-- DIRECTIONS FOR THIS TASK --
Quote the whole listing exactly. Leave the pictures out of your copy.

-- SOURCE DATA --
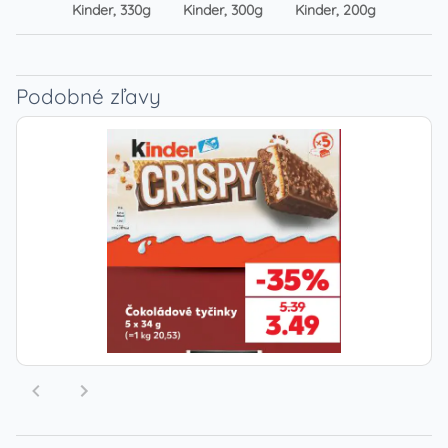
Kinder, 330g
Kinder, 300g
Kinder, 200g
Kinder
Podobné zľavy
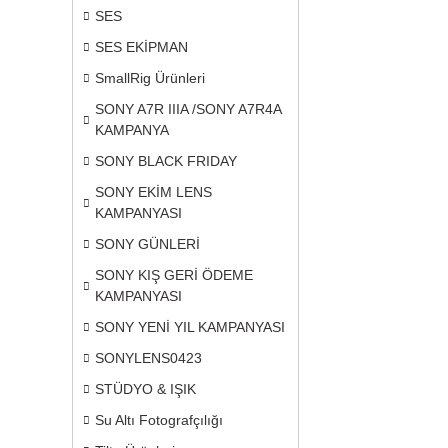
SES
SES EKİPMAN
SmallRig Ürünleri
SONY A7R IIIA /SONY A7R4A
KAMPANYA
SONY BLACK FRIDAY
SONY EKİM LENS
KAMPANYASI
SONY GÜNLERİ
SONY KIŞ GERİ ÖDEME
KAMPANYASI
SONY YENİ YIL KAMPANYASI
SONYLENS0423
STÜDYO & IŞIK
Su Altı Fotografçılığı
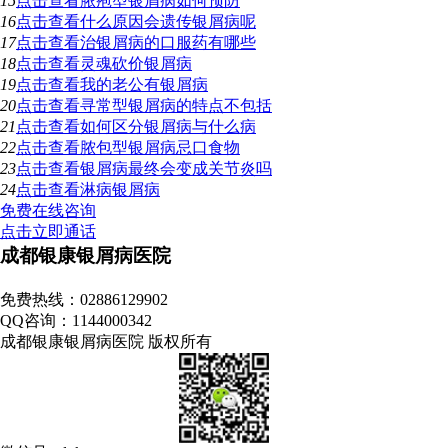
15
点击查看
脓疱型银屑病如何预防
16
点击查看
什么原因会遗传银屑病呢
17
点击查看
治银屑病的口服药有哪些
18
点击查看
灵魂砍价银屑病
19
点击查看
我的老公有银屑病
20
点击查看
寻常型银屑病的特点不包括
21
点击查看
如何区分银屑病与什么病
22
点击查看
脓包型银屑病忌口食物
23
点击查看
银屑病最终会变成关节炎吗
24
点击查看
淋病银屑病
免费在线咨询
点击立即通话
成都银康银屑病医院
地址：成都市青羊区锦里中路18号（彩虹桥附近，原邮电宾馆）
免费热线：02886129902
QQ咨询：1144000342
成都银康银屑病医院 版权所有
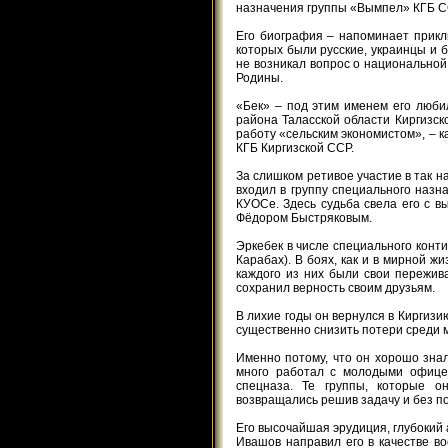
назначения группы «Вымпел» КГБ С
Его биография – напоминает прикл
которых были русские, украинцы и 
не возникал вопрос о национальной
Родины.
«Бек» – под этим именем его любил
района Таласской области Киргизск
работу «сельским экономистом», – к
КГБ Киргизской ССР.
За слишком ретивое участие в так 
входил в группу специального наз
КУОСе. Здесь судьба свела его с
Фёдором Быстряковым.
Эркебек в числе специального конти
Карабах). В боях, как и в мирной жи
каждого из них были свои пережив
сохранил верность своим друзьям.
В лихие годы он вернулся в Киргизи
существенно снизить потери среди м
Именно потому, что он хорошо зна
много работал с молодыми офице
спецназа. Те группы, которые о
возвращались решив задачу и без по
Его высочайшая эрудиция, глубокий 
Ивашов направил его в качестве во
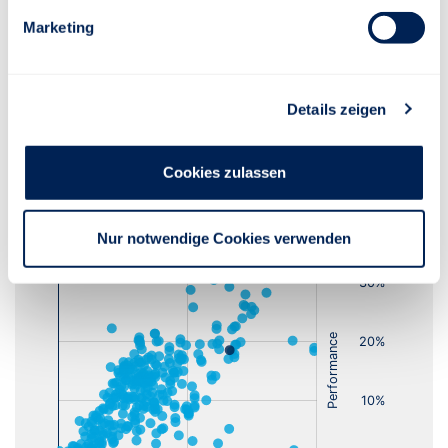
Marketing
Risiko-Rendite-Diagramm
Details zeigen
Lfd. Jahr
1 Jahr
3 Jahre
5 Jahre
Cookies zulassen
Nur notwendige Cookies verwenden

-- TASK SOLUTION --
Kinder, 330g
Kinder, 300g
Kinder, 200g
Kinder
Podobné zľavy
SES
SES EKİPMAN
SmallRig Ürünleri
SONY A7R IIIA /SONY A7R4A
KAMPANYA
SONY BLACK FRIDAY
SONY EKİM LENS
KAMPANYASI
SONY GÜNLERİ
SONY KIŞ GERİ ÖDEME
KAMPANYASI
SONY YENİ YIL KAMPANYASI
SONYLENS0423
STÜDYO & IŞIK
Su Altı Fotografçılığı
15
点击查看
脓疱型银屑病如何预防
16
点击查看
什么原因会遗传银屑病呢
17
点击查看
治银屑病的口服药有哪些
18
点击查看
灵魂砍价银屑病
19
点击查看
我的老公有银屑病
20
点击查看
寻常型银屑病的特点不包括
21
点击查看
如何区分银屑病与什么病
22
点击查看
脓包型银屑病忌口食物
23
点击查看
银屑病最终会变成关节炎吗
24
点击查看
淋病银屑病
免费在线咨询
点击立即通话
成都银康银屑病医院
地址：成都市青羊区锦里中路18号（彩虹桥附近，原邮电宾馆）
免费热线：02886129902
QQ咨询：1144000342
成都银康银屑病医院 版权所有
назначения группы «Вымпел» КГБ С
Его биография – напоминает прикл
которых были русские, украинцы и 
не возникал вопрос о национальной
Родины.
«Бек» – под этим именем его любил
района Таласской области Киргизск
работу «сельским экономистом», – к
КГБ Киргизской ССР.
За слишком ретивое участие в так 
входил в группу специального наз
КУОСе. Здесь судьба свела его с
Фёдором Быстряковым.
Эркебек в числе специального конти
Карабах). В боях, как и в мирной жи
каждого из них были свои пережив
сохранил верность своим друзьям.
В лихие годы он вернулся в Киргизи
существенно снизить потери среди м
Именно потому, что он хорошо зна
много работал с молодыми офице
спецназа. Те группы, которые о
возвращались решив задачу и без по
Его высочайшая эрудиция, глубокий 
Ивашов направил его в качестве во
Marketing
Risiko-Rendite-Diagramm
Details zeigen
Lfd. Jahr
1 Jahr
3 Jahre
5 Jahre
Cookies zulassen
Nur notwendige Cookies verwenden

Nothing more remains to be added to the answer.